→ Material for this task:

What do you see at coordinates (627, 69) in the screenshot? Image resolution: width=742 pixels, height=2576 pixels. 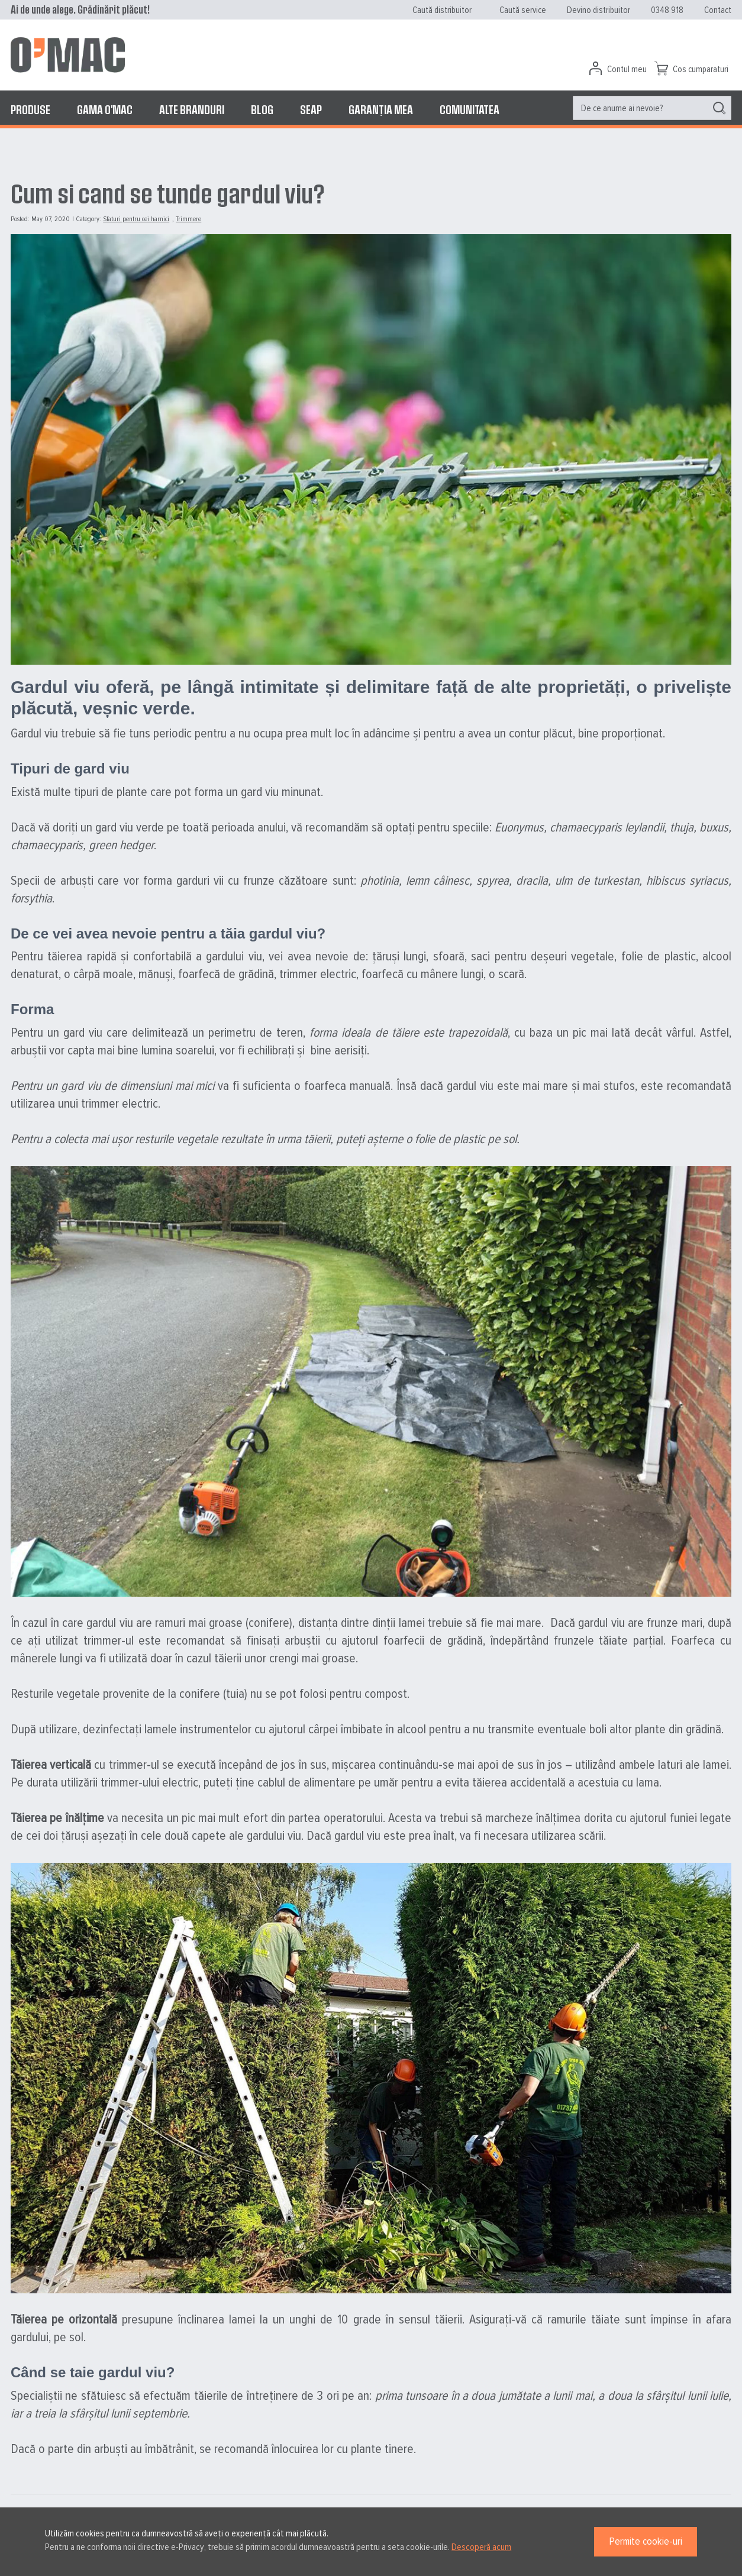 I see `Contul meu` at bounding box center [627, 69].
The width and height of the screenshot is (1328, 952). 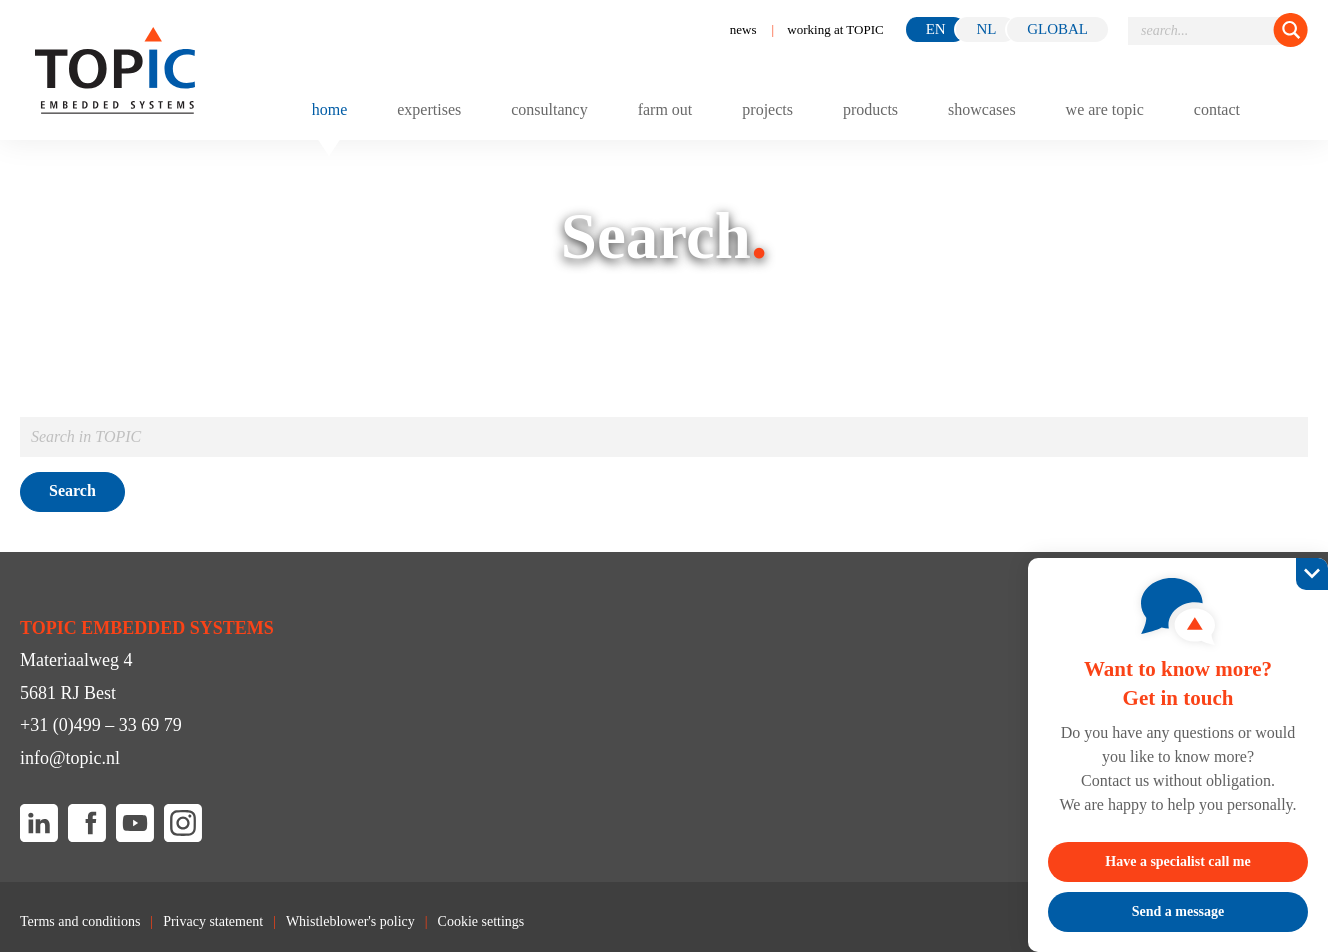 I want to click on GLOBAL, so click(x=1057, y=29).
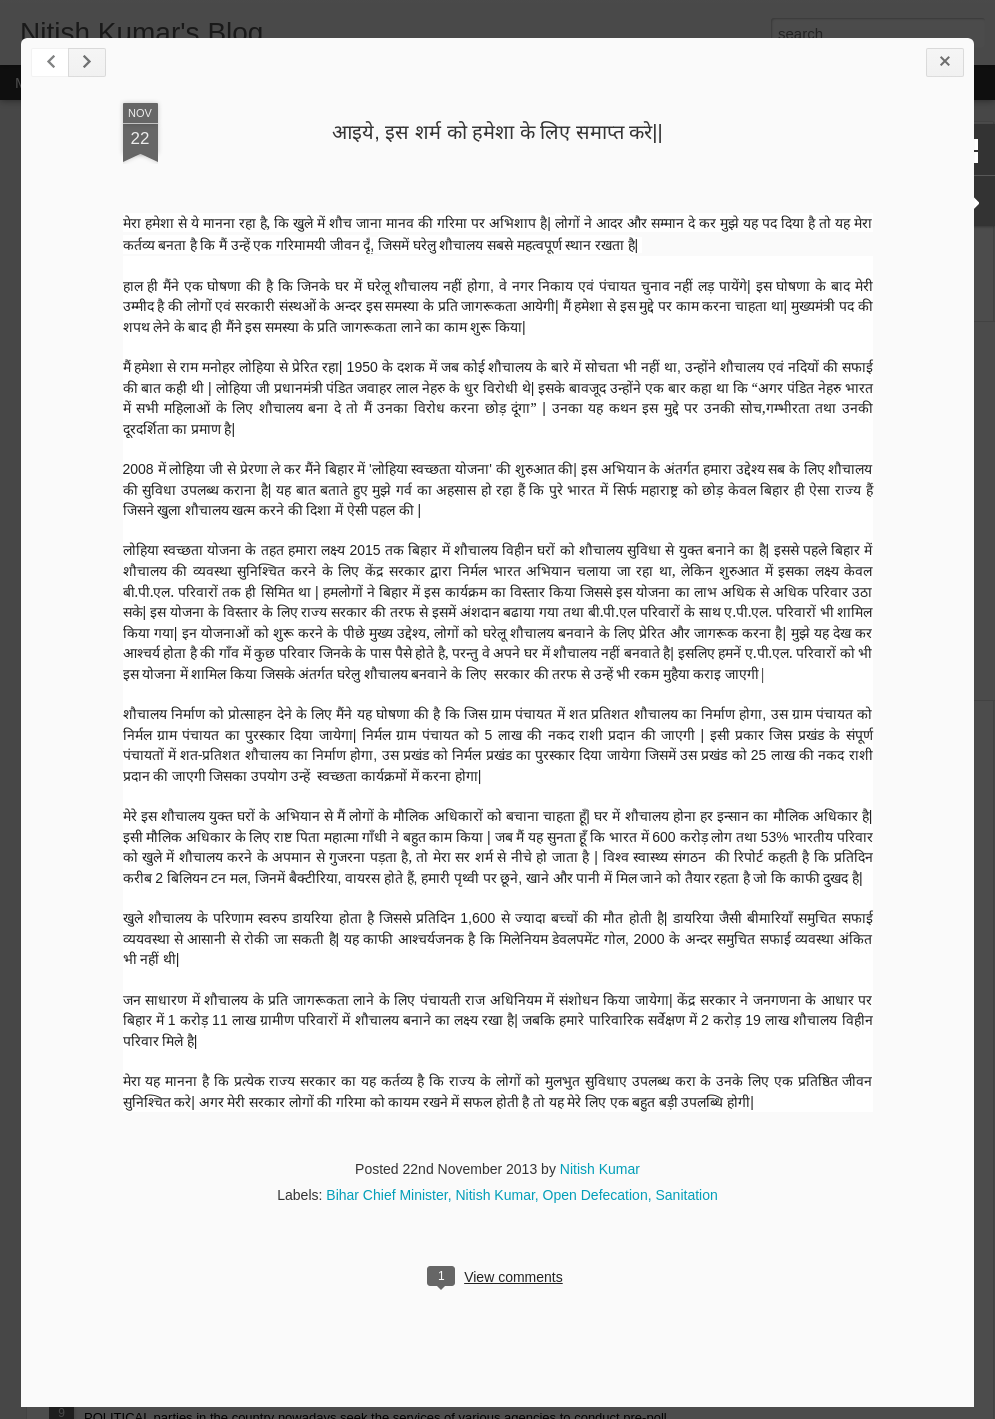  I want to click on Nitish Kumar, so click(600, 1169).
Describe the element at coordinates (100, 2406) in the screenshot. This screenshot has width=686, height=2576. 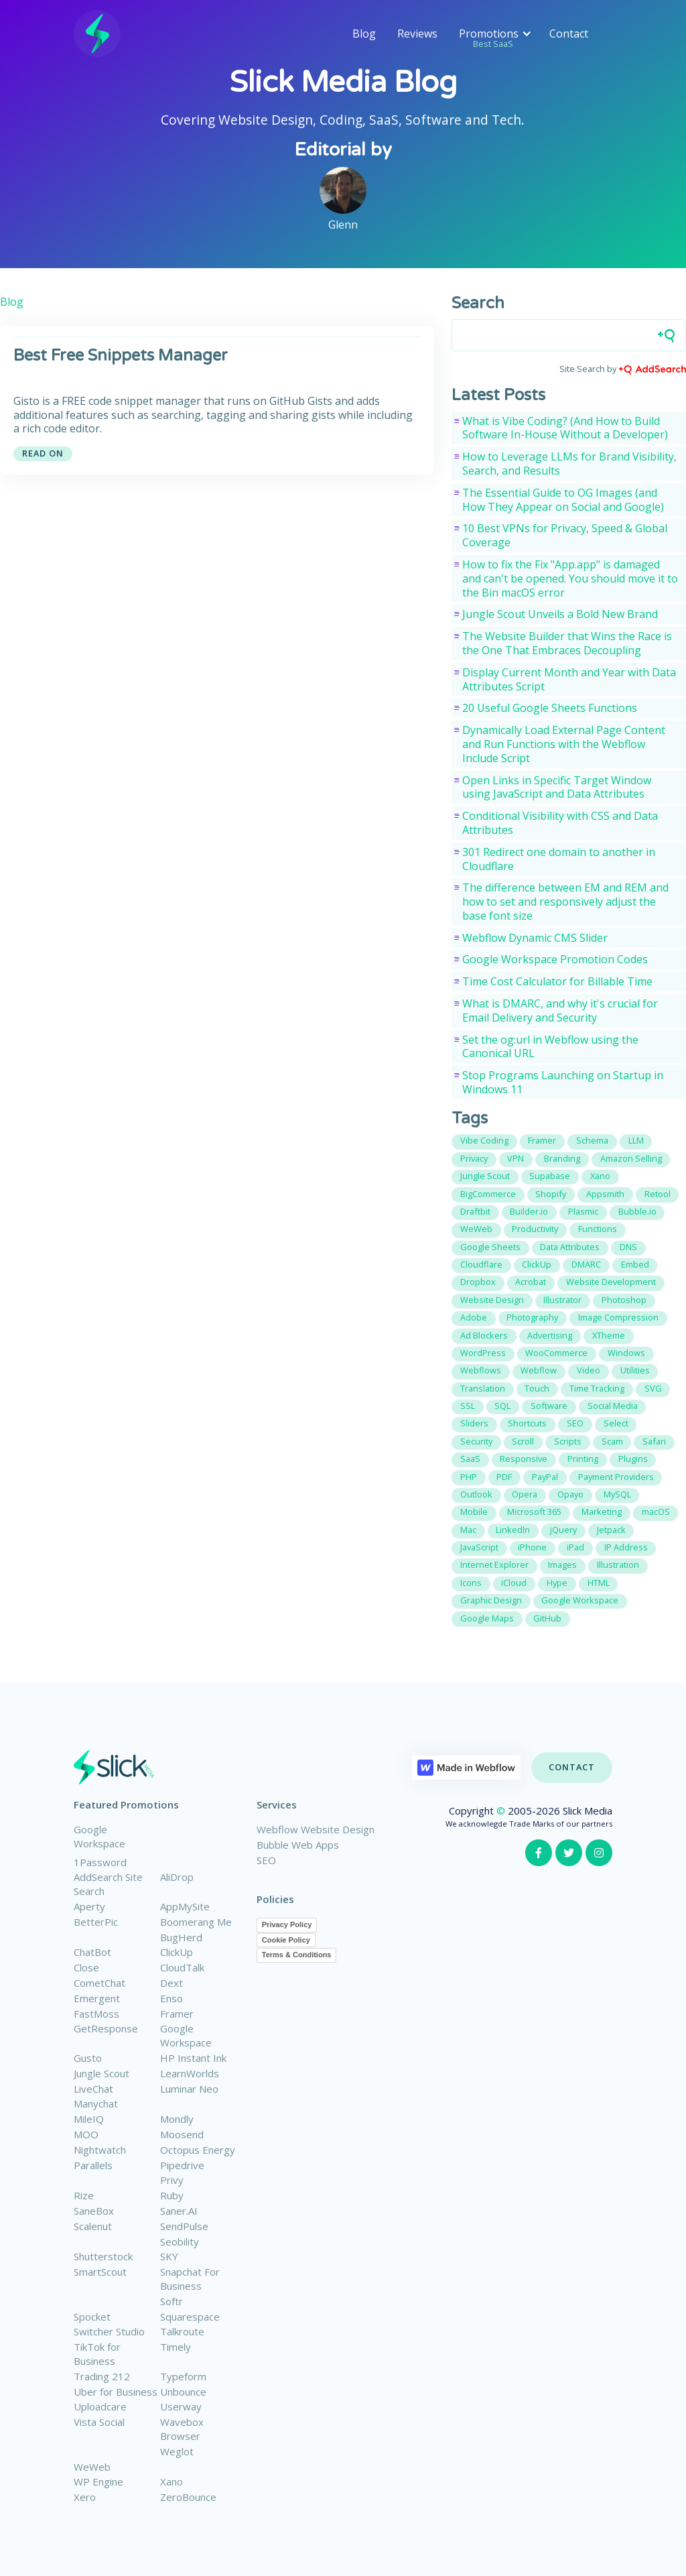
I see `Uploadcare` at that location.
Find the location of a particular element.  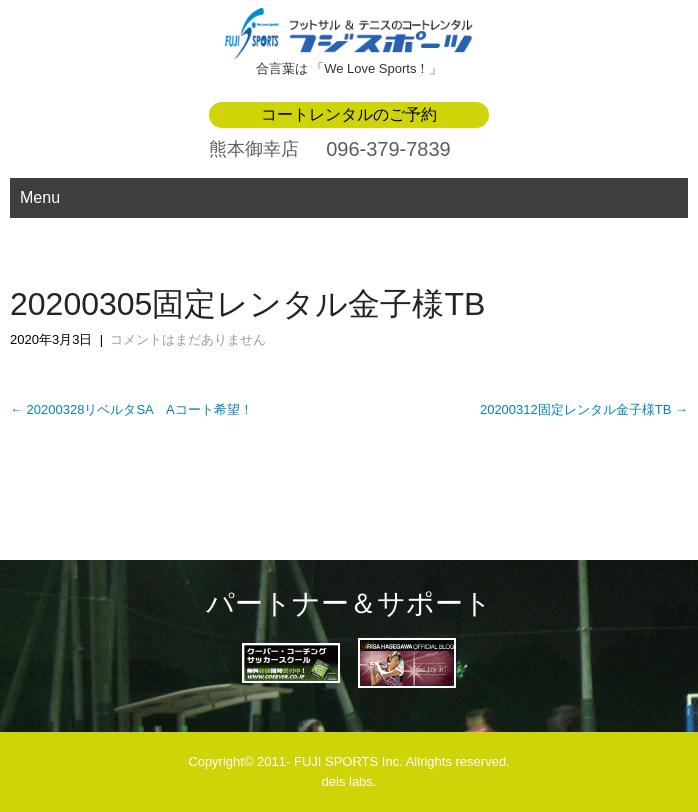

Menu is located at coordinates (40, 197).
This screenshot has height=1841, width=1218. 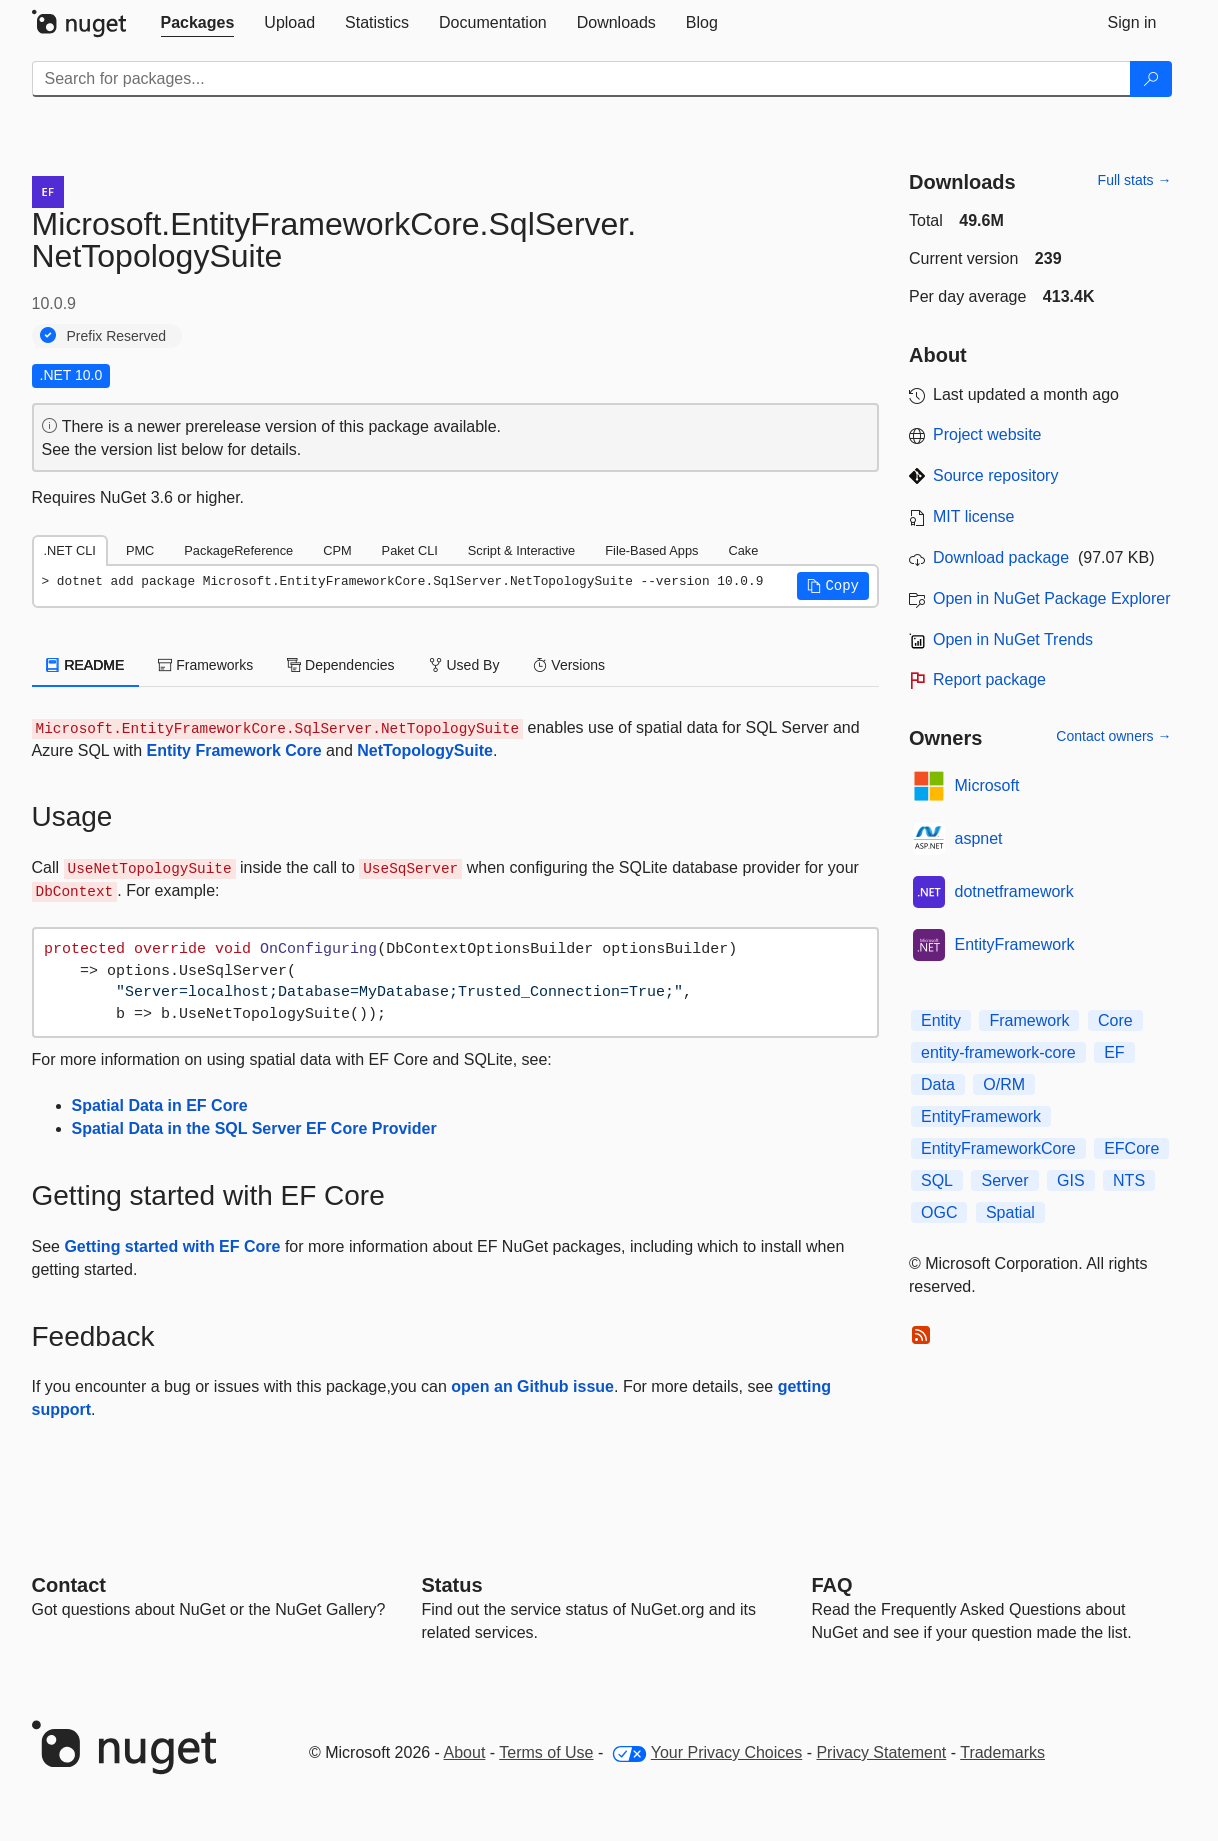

→ Exercise: Output exactly and only the lines from the line containing "Describe the element" to the end of the entries, both included, and omit every picture.

→ Solution to this task:
Describe the element at coordinates (100, 2406) in the screenshot. This screenshot has width=686, height=2576. 
I see `Uploadcare` at that location.
Find the location of a particular element.  

Menu is located at coordinates (40, 197).
This screenshot has height=1841, width=1218. 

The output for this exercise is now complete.